# A template for experiments

I'm trying to develop a model we can use for experiments on the NEH data. But this is by no means set in stone yet; it's a first draft we should discuss and adjust.

For a first test, let's consider the problem of author gender. We know our model of gender is imperfect, and we don't imagine a predictive model trained on this boundary will tell us very much about gender directly; it's almost certainly, to some degree, a proxy for genre. But it's a tricky boundary to model and thus a good place to start.
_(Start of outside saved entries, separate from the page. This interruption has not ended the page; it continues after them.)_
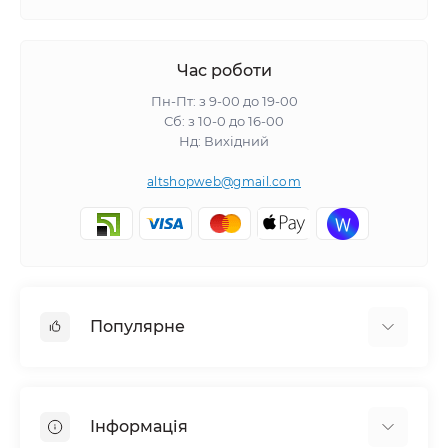
Час роботи
Пн-Пт: з 9-00 до 19-00
Сб: з 10-0 до 16-00
Нд: Вихідний
altshopweb@gmail.com
Популярне
Електроінструмент
Зварювальне обладнання
Інформація
Відпочинок, туризм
We're in no danger of getting 100% accuracy!

### Imports

In [66]:
import pandas as pd
import numpy as np
import os, random
from matplotlib import pyplot as plt
from sklearn.model_selection import cross_validate
from sklearn.feature_extraction.text import CountVectorizer
from sklearn.linear_model import LogisticRegression
from sklearn.preprocessing import StandardScaler
from sklearn.model_selection import cross_validate
from sklearn.model_selection import GroupKFold
from sklearn.model_selection import cross_val_predict

### Title metadata

Eventually we will have detailed metadata for each "chunk" of a title, reporting things like error levels, the ratio between the lengths of clean-text and ocr-text chunks, etc.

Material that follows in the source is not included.